Schweden kontrolliert seine Grenzen wieder

Zur besseren Kontrolle des Flüchtlingsandrangs hat Schweden stichprobenartig Passkontrollen eingeführt. Überprüft wird vorerst nur, wer aus Deutschland und Dänemark kommt.

Schweden kontrolliert seine Grenzen wieder
Stig-Ake Jonsson Schweden kontrolliert seine Grenzen wieder

Betroffen sind der Auto- und Zugverkehr über die Öresundbrücke und die Fährverbindungen zwischen Dänemark, Deutschland und Schweden.

Schwedens Regierungschef Stefan Löfven sagte bei einem EU-Sondergipfel in Malta, sein Land halte sich an europäische Regeln. «Wir müssen wissen, wer nach Schweden kommt», sagte Löfven. «Wenn die Behörden uns sagen, sie sorgen sich um die Sicherheit und Ordnung im Land, dann ist unsere Reaktion, sowohl Grenzkontrollen als auch Identitätskontrollen auf den Fähren einzuführen.» Die Kontrollen sind zunächst auf zehn Tage angesetzt.
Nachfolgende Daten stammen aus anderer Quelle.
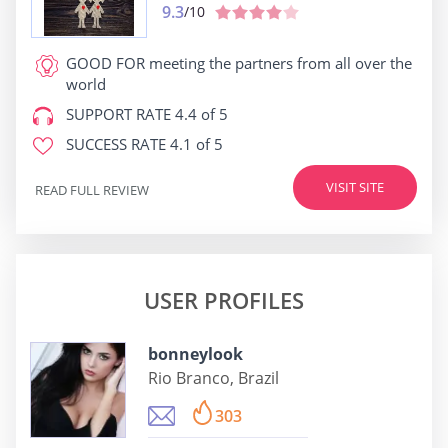
9.3
/10
GOOD FOR
meeting the partners from all over the
world
SUPPORT RATE
4.4 of 5
SUCCESS RATE
4.1 of 5
VISIT SITE
READ FULL REVIEW
USER PROFILES
bonneylook
Rio Branco, Brazil
303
Mitglieder des Schengen-Raums für den grenzkontrollfreien Reiseverkehr können Kontrollen zeitweise wieder einführen, wenn sie ihre öffentliche Sicherheit in Gefahr sehen. Auch Österreich und Deutschland haben in Brüssel vorübergehende Kontrollen angemeldet. Frankreich hat diese für die Pariser Klimakonferenz beantragt.

Im Zug über die Öresundbrücke zwischen Kopenhagen und Malmö, die der einzige Landweg zwischen Dänemark und Schweden ist, forderte die Polizei am Nachmittag 30 Personen auf mitzukommen. Alle sagten, sie wollten Asyl beantragen. Am Fährhafen Rostock wurde etwa 50 Flüchtlingen die Weiterreise mit den Morgenfähren nach Trelleborg verweigert. Nach Angaben des Rostocker Stadtsprechers Ulrich Kunze hatten sie nicht die nötigen Reisedokumente.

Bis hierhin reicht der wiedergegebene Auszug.